2021 annual review

2021 in summary

  • Became a digital nomad and traveled around some of the coastline of England and Wales.
  • Completed my MSc in Business Innovation with a Distinction.
  • Learned about the creator economy and started a few side-projects.
  • Took on a new role as the Product and Delivery Lead at RNID.

The happenings

Worked remotely

Embodied my philosophy of what good product management looks like in charities using my interface, integrate, iterate thing. Launched a new product at the Prince’s Trust, supported colleagues to do good work and improve their practice, and learned a lot about the use of digital in charities.

I did some voluntary product work for a few organisations in the charity sector. I really enjoyed being a kind of critical friend/opinion provider, even if at times I felt like I didn’t have a clear offer to provide.

Joined the RNID digital and innovation team to build products that make life more inclusive for deaf people and the those with hearing loss or tinnitus.

Explored emerging trends

Got into web3 a bit, learned about NFT’s and created some of my own. Of all the divisive opinions on Twitter, anything related to Blockchain, crypto and NFT’s seems even more divisive. I think everyone is right, and emerging trends need all opinions to help reach the dominant design in order to become mainstream. My opinion, in general, is that what people miss most about web3 stuff is that it isn’t for the humans, it’s for the machines. For example, an NFT isn’t about art, it offers a way for a computer to understand ownership, and a DAO isn’t about running a business, its about providing a means for a computer to understand contractual conditions. These things become clearer when you look with a post-human point-of-view (which is another trend that interested me in 2021).

I became interested in the creator economy and the use of nocode tools. I think it shows the trend of diversified income and micro-businesses that will extend the long tail of companies even further, and we’ll know that creators and solopreneurs have jumped the curve when one disrupts an industry in the way we’ve come to expect startups to.
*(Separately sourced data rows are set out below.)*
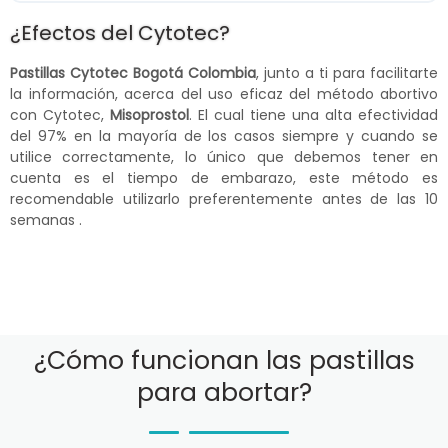
¿Efectos del Cytotec?
Pastillas Cytotec Bogotá Colombia
, junto a ti para facilitarte
la información, acerca del uso eficaz del método abortivo
con Cytotec,
Misoprostol
. El cual tiene una alta efectividad
del 97% en la mayoría de los casos siempre y cuando se
utilice correctamente, lo único que debemos tener en
cuenta es el tiempo de embarazo, este método es
recomendable utilizarlo preferentemente antes de las 10
semanas .
¿Cómo funcionan las pastillas
para abortar?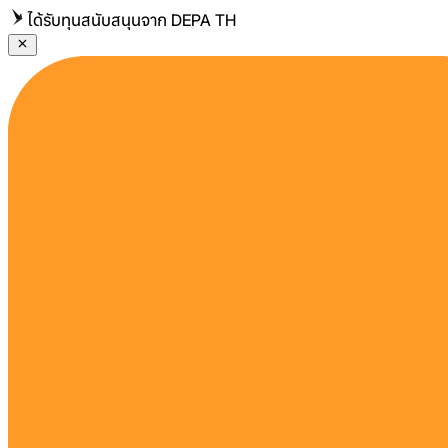
ได้รับทุนสนับสนุนจาก DEPA TH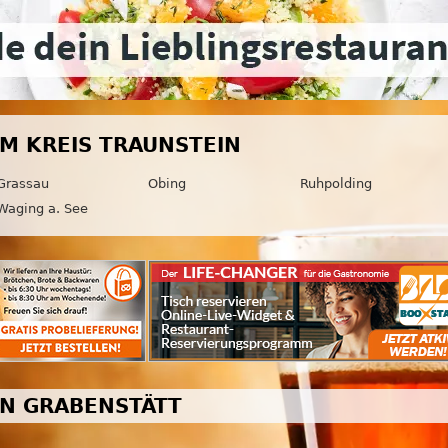
IM KREIS TRAUNSTEIN
Grassau
Obing
Ruhpolding
Waging a. See
IN GRABENSTÄTT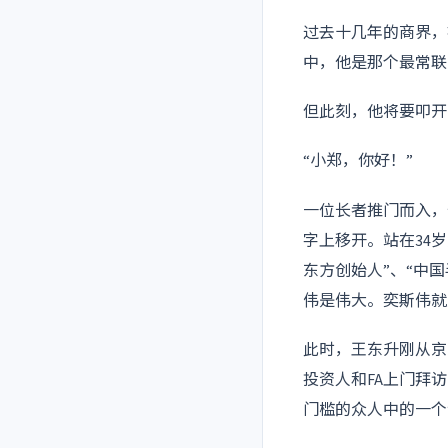
过去十几年的商界，
中，他是那个最常联
但此刻，他将要叩开
“小郑，你好！”
一位长者推门而入，
字上移开。站在34
东方创始人”、“中
伟是伟大。奕斯伟就
此时，王东升刚从京
投资人和FA上门拜
门槛的众人中的一个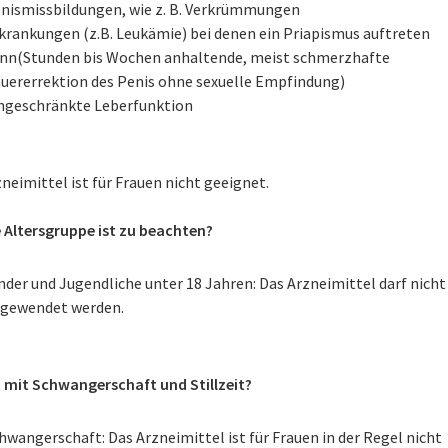
nismissbildungen, wie z. B. Verkrümmungen
krankungen (z.B. Leukämie) bei denen ein Priapismus auftreten
nn(Stunden bis Wochen anhaltende, meist schmerzhafte
uererrektion des Penis ohne sexuelle Empfindung)
ngeschränkte Leberfunktion
neimittel ist für Frauen nicht geeignet.
 Altersgruppe ist zu beachten?
nder und Jugendliche unter 18 Jahren: Das Arzneimittel darf nicht
gewendet werden.
t mit Schwangerschaft und Stillzeit?
hwangerschaft: Das Arzneimittel ist für Frauen in der Regel nicht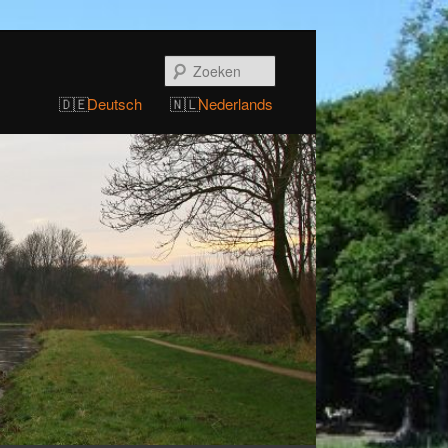
Zoeken
Deutsch
Nederlands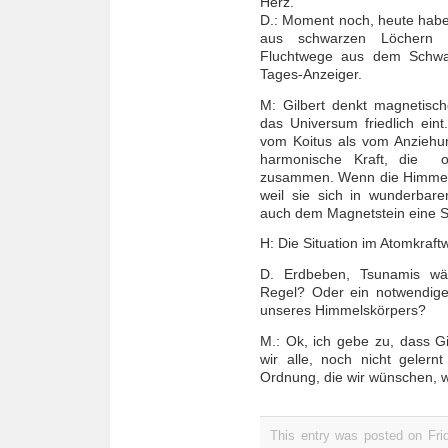
Herz.
D.: Moment noch, heute habe
aus schwarzen Löchern z
Fluchtwege aus dem Schwar
Tages-Anzeiger.
M: Gilbert denkt magnetische
das Universum friedlich eint.
vom Koitus als vom Anziehu
harmonische Kraft, die o
zusammen. Wenn die Himmelsk
weil sie sich in wunderbar
auch dem Magnetstein eine S
H: Die Situation im Atomkraft
D. Erdbeben, Tsunamis w
Regel? Oder ein notwendige
unseres Himmelskörpers?
M.: Ok, ich gebe zu, dass Gi
wir alle, noch nicht gelern
Ordnung, die wir wünschen, 
This entry was posted on Frid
I made my first £ on the internet (as a creator, I’ve selling stuff on the internet for over a decade) which is considered a bit of a threshold point in the creator community. Started ultimatedigital.tools and futureskills.info as nocode info products.

Learned specifically

I finished my masters in Business Innovation with a distinction. My dissertation was about innovation and new product development practices in charities and was lots of fun to write. I felt a little lost for a while after finishing it because I’d been so focused on it.
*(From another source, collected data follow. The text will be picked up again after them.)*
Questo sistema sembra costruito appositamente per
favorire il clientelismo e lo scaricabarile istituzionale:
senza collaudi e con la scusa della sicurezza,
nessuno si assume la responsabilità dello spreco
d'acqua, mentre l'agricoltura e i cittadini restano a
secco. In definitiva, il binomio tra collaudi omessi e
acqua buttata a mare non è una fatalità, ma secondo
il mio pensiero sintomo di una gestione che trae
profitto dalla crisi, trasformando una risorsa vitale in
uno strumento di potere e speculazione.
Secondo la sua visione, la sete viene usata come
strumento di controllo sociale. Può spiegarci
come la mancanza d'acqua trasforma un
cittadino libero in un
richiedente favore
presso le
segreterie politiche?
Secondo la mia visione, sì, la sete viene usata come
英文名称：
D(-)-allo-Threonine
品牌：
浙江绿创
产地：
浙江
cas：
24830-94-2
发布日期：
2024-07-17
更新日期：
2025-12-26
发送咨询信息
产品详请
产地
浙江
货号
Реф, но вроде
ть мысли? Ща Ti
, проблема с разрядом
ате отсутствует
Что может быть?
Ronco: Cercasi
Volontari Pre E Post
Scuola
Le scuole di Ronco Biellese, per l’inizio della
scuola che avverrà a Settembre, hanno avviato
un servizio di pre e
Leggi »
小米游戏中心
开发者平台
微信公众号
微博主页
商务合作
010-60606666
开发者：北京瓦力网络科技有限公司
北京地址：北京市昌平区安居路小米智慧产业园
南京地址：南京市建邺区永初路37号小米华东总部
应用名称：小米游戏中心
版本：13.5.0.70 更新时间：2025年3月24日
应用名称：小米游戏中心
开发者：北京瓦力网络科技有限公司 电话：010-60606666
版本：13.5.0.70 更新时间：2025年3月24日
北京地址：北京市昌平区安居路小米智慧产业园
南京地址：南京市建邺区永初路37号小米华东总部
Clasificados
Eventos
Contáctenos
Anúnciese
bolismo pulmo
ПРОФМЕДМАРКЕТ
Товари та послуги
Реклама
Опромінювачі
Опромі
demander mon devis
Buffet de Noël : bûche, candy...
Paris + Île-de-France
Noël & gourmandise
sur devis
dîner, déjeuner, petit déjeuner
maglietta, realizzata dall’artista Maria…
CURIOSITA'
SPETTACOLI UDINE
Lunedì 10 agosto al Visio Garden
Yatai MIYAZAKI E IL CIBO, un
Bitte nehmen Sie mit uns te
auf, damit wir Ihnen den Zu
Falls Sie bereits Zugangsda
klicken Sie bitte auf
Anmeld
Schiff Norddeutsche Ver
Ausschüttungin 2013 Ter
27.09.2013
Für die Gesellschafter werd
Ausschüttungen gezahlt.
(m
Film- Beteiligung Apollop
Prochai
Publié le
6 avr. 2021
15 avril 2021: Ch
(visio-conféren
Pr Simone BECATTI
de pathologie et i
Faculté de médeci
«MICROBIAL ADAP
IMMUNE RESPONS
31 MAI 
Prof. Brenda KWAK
Took a Service Design course and started learning British Sign Language.

And I read lots on Twitter and on other websites, and listened to quite a few podcasts, and even tried to read a couple of books.

I learned to write better, to think more critically, and to accept a wider range of opinions.

Learning is one of my three lifelong goals, and I divide it into three sections; formal learning and qualifications, practical project-based learning, and reading and reflective practice. This gives me a useful balance, keeps me engaged and makes tracking progress towards the goal easier.

Traveled slowly

Between the end of the lockdown in May and the end of the year I traveled around the coast of England and Wales between Southampton and Pembroke. Along the way I visited 230 amazing and beautiful places, swam in the sea, even with a seal once, and saw dolphins.

The digital nomad lifestyle suits me perfectly. I can work remotely during the day, and go for walks and work on various projects in the evening. The simplicity of the physical life makes room for the complexity of the mental life.

The numbers

The lessons

  • I’m at my happiest when I’m exploring, whether that’s new ideas, projects or places.
  • Learning new things every day inspires and excites me, although it often leads to too many new things to explore.
  • Even if I never finish anything, that’s ok (but I should improve my processes to try to finish things).
  • Realised that mainstream is not for me. Life is better on the edge.